- Jarrett Location of the community of Jarrett within Wabasha County Jarrett Jarrett (the United States)
- Coordinates: 44°14′10″N 92°20′21″W﻿ / ﻿44.23611°N 92.33917°W
- Country: United States
- State: Minnesota
- County: Wabasha County
- Township: Hyde Park Township and Zumbro Township
- Elevation: 794 ft (242 m)
- Time zone: UTC-6 (Central (CST))
- • Summer (DST): UTC-5 (CDT)
- ZIP code: 55991 and 55957
- Area code: 507
- GNIS feature ID: 645581

= Jarrett, Minnesota =

Unincorporated community in Minnesota, United States

Jarrett is an unincorporated community in Wabasha County, Minnesota, United States.

==Geography==
The community is located between Hammond and Millville along Wabasha County Road 11 near the intersection with 334th Avenue. Jarrett is located within Hyde Park Township and Zumbro Township.
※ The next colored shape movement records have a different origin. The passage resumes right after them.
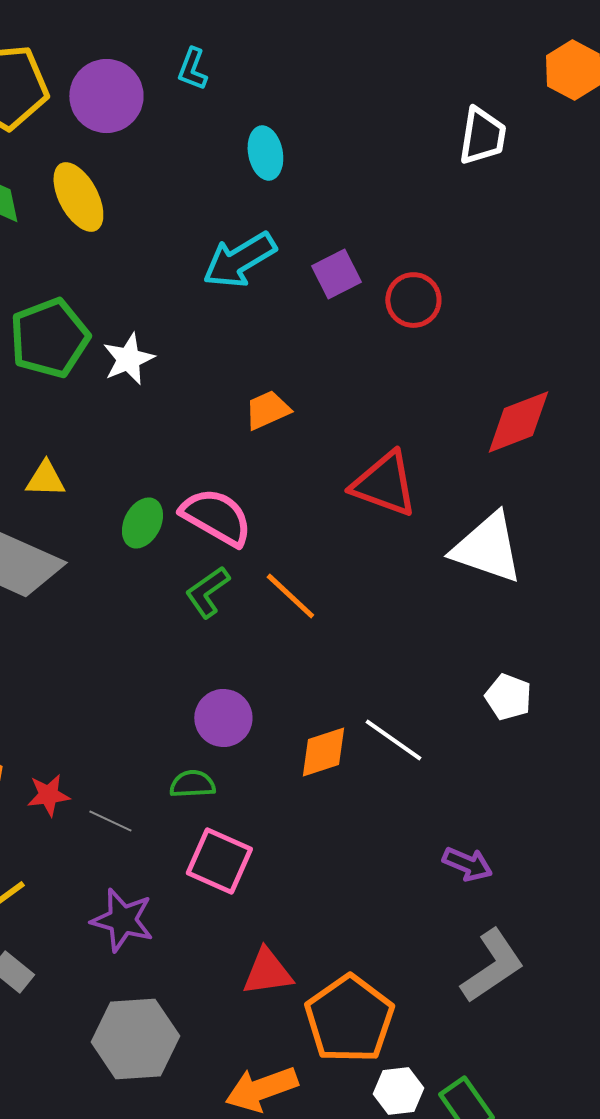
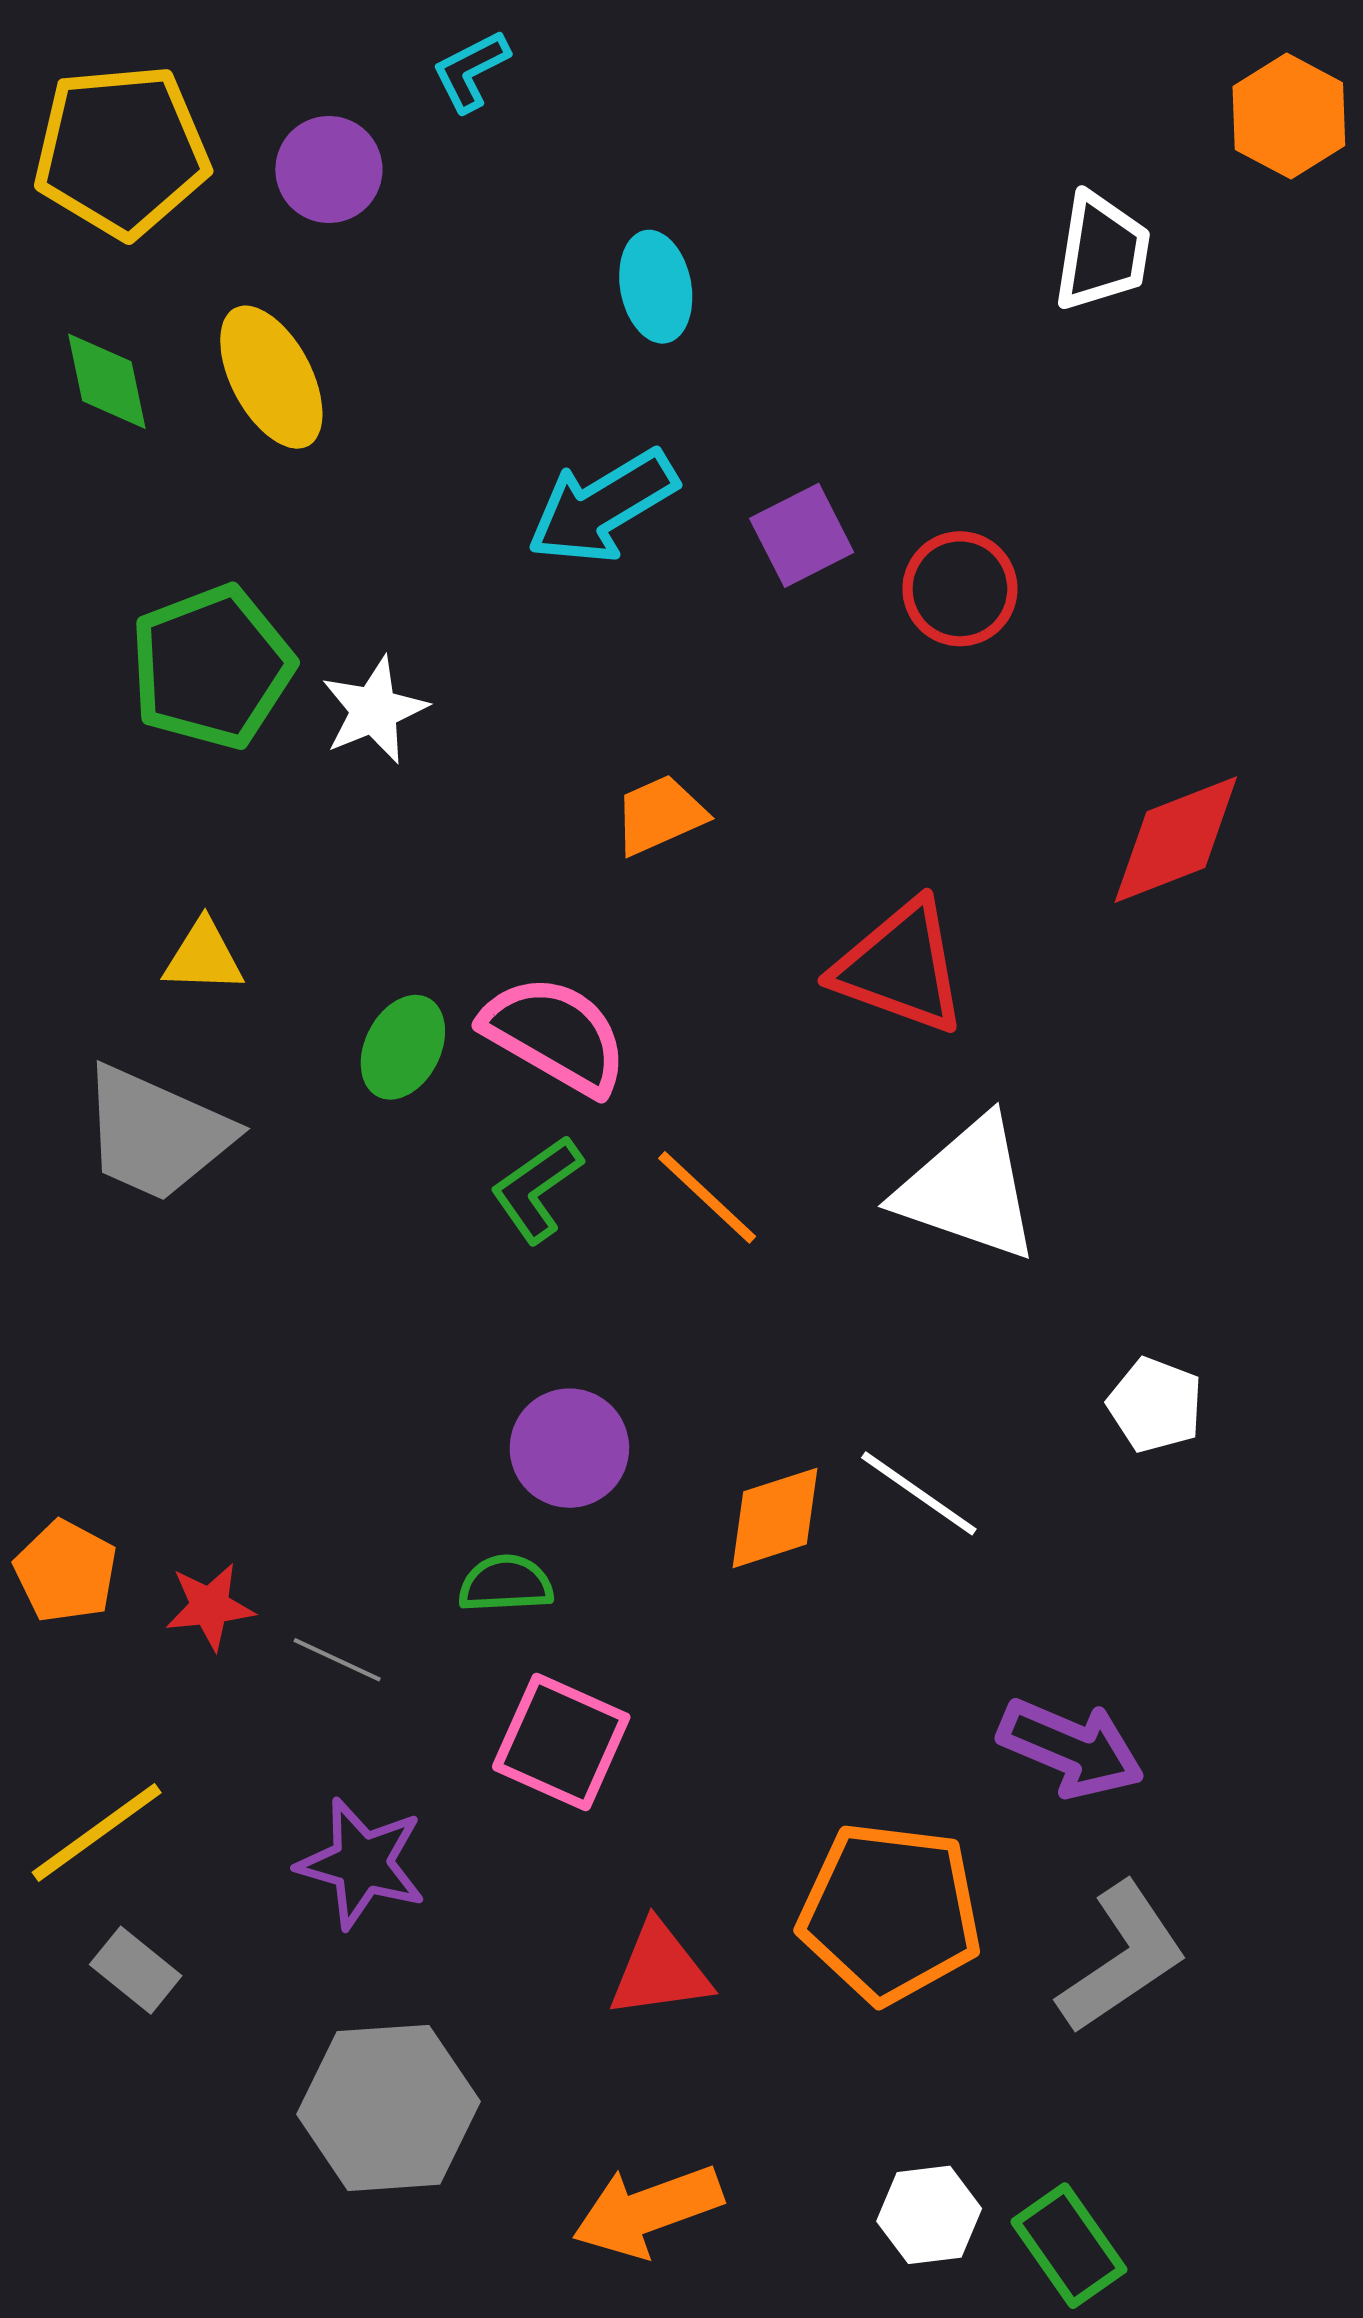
cyan L-shape: (192, 69) -> (471, 71), moved, turned 42
purple circle: (106, 96) -> (329, 169), size x0.7
white triangle: (487, 548) -> (968, 1189), moved
purple arrow: (467, 864) -> (1071, 1748), size x1.4
orange pentagon: (349, 1019) -> (890, 1913), moved, turned -30

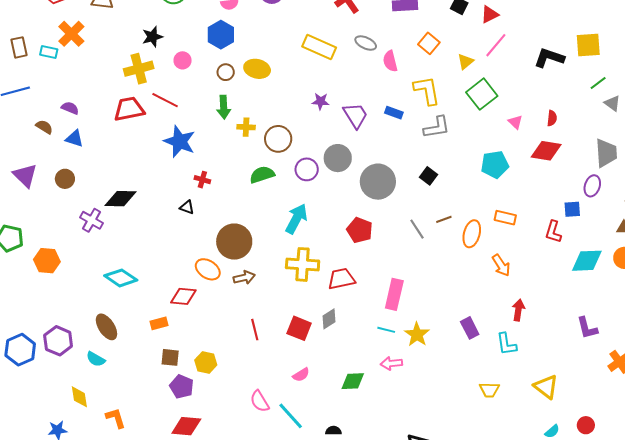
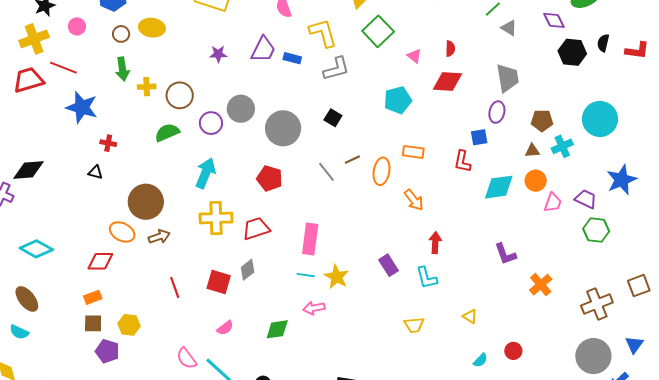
purple trapezoid: (355, 115) -> (263, 49), moved, turned 64
orange rectangle: (159, 323) -> (93, 297), moved
yellow triangle: (546, 387) -> (470, 316), size x0.6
Silver Spring Creek and the Zumbro River meet at Jarrett. Other nearby communities include Millville, Hammond, Zumbro Falls, Potsdam, and South Troy.

==History==
A post office called Jarretts was established in 1879, and remained in operation until 1919. The community took its name from Jarrett's Ford, a shallow crossing over the Zumbro River.